Who can receive an EV tax credit?

  • A tax credit of up to $7,500 will be given to new electric and fuel-cell automobiles. Some plug-in hybrid cars will still be eligible.
  • Only automobiles with a price below a particular threshold will be accepted. The ceiling for SUVs, pickup trucks, and vans is $80,000 per vehicle. The credit cap for sedans, hatchbacks, wagons, and other cars is $55,000. (Learn more about reasonably priced EVs.)
  • There won’t be a cap on the volume of credit-eligible automobiles that an automaker can sell.
  • Unlike in previous years, a complex set of computations based on where the vehicles are produced and where the components that make up their batteries are purchased will determine the precise amount of the new tax credit. Through 2026, these criteria will be tightened yearly. By the end of December, the measure requires proposed regulations outlining these criteria, which will likely be adopted sometime in 2023.
  • The only automobiles that qualify for a tax credit are those built in North America.
  • Vehicles having parts from “foreign entities of concern,” such as China and Russia, will be excluded as of December 31, 2023.
  • Dealerships will be permitted to provide customers with the value of a tax credit up front beginning in 2024. For car buyers, this might make the process easier.
  • Buyers of cars must fit specific financial requirements. Although heads of household must earn less than $225,000 and individual filers can only qualify with income under $150,000, households with an adjusted gross income up to $300,000 will still be eligible for the benefit.
  • For the first time, purchasers of used EVs will be eligible for a tax credit of $4,000 or 30% of the vehicle’s sale price, whichever is lower, but only if they purchase the vehicle from a dealership.
  • For buyers of used EVs, the income requirement is lower: $150,000 for joint filers, $112,500 for the head of family, or $75,000 for an individual.
  • Bidirectional EV chargers, or those that can charge your car and power your home simultaneously, are now qualified for tax breaks.

Although I adore quirky, vintage European sedans like the Renault Medallion, it is my passion to assist people in finding a car that is safe, dependable, and still makes them smile—even when they’re caught in traffic.
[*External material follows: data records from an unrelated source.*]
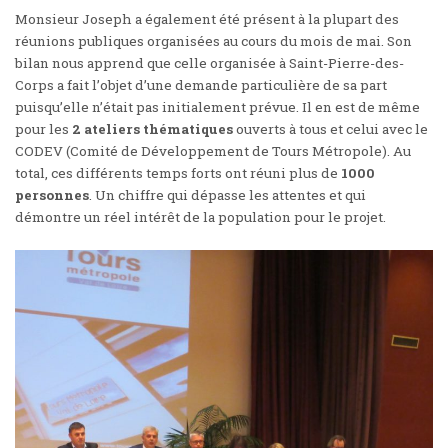
Monsieur Joseph a également été présent à la plupart des
réunions publiques organisées au cours du mois de mai. Son
bilan nous apprend que celle organisée à Saint-Pierre-des-
Corps a fait l’objet d’une demande particulière de sa part
puisqu’elle n’était pas initialement prévue. Il en est de même
pour les
2 ateliers thématiques
ouverts à tous et celui avec le
CODEV (Comité de Développement de Tours Métropole). Au
total, ces différents temps forts ont réuni plus de
1000
personnes
. Un chiffre qui dépasse les attentes et qui
démontre un réel intérêt de la population pour le projet.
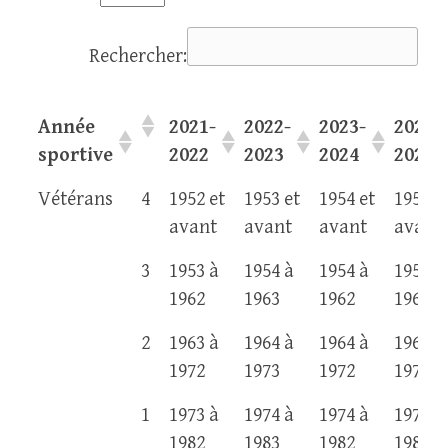
Rechercher:
Année
2021-
2022-
2023-
2024-
sportive
2022
2023
2024
2025
Année
2021-
2022-
2023-
2024-
Vétérans
4
1952 et
1953 et
1954 et
1955 e
sportive
2022
2023
2024
2025
avant
avant
avant
avant
3
1953 à
1954 à
1954 à
1955 à
1962
1963
1962
1963
2
1963 à
1964 à
1964 à
1965 à
1972
1973
1972
1973
1
1973 à
1974 à
1974 à
1975 à
1982
1983
1982
1983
You can usually find me planning my next vacation or exploring a new city on foot when I’m not behind the vehicle or at the computer.

How do I apply for an EV tax credit?

As previously indicated, nearly every significant automaker now offers electric vehicles for sale. Many people think that all-electric fleets may not be that far off in the future. To find out which models are electric, visit a dealership that is associated with any of the aforementioned companies as well as others like Chrysler or Honda. Which models are eligible for the tax credit will be known by the dealer. They will also be aware of those who are eligible for the full credit. You can also conduct your own web study.
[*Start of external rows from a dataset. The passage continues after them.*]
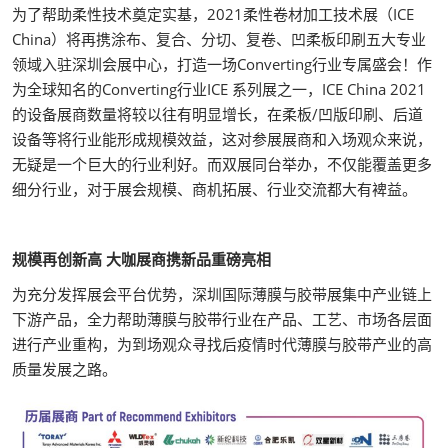
为了帮助柔性技术奠定实基，2021柔性卷材加工技术展（ICE
China）将再携涂布、复合、分切、复卷、凹柔板印刷五大专业
领域入驻深圳会展中心，打造一场Converting行业专属盛会！作
为全球知名的Converting行业ICE 系列展之一，ICE China 2021
的设备展商数量将较以往有明显增长，在柔板/凹版印刷、后道
设备等将行业能形成规模效益，这对参展展商和入场观众来说，
无疑是一个巨大的行业利好。而双展同台举办，不仅能覆盖更多
细分行业，对于展会规模、商机拓展、行业交流都大有裨益。
规模再创新高 大咖展商携新品重磅亮相
为充分发挥展会平台优势，深圳国际薄膜与胶带展集中产业链上
下游产品，全力帮助薄膜与胶带行业在产品、工艺、市场各层面
进行产业重构，为到场观众寻找后疫情时代薄膜与胶带产业的高
质量发展之路。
You should be aware that you cannot claim the tax credit if you plan to purchase a Tesla. Since it has long since surpassed the 200,000 models sold threshold, Tesla is no longer an eligible vehicle.

There are a few additional requirements that should be specified. The vehicle must have four wheels, be under 14,000 pounds in weight, and be charged by plugging into an outside power source. Its battery must also have a four kilowatt-hour capacity. The vehicle must have been produced after 2010, and used cars are not eligible for the credit. The majority of the time, you must also own the car rather than lease it, but this is not always the case.

Other tax ramifications of the leasing vs. buying a car argument will also come into play. By participating in our Tax Tuesday Webinar and speaking with one of our tax planning specialists, you can find out more about which circumstance might be ideal for you.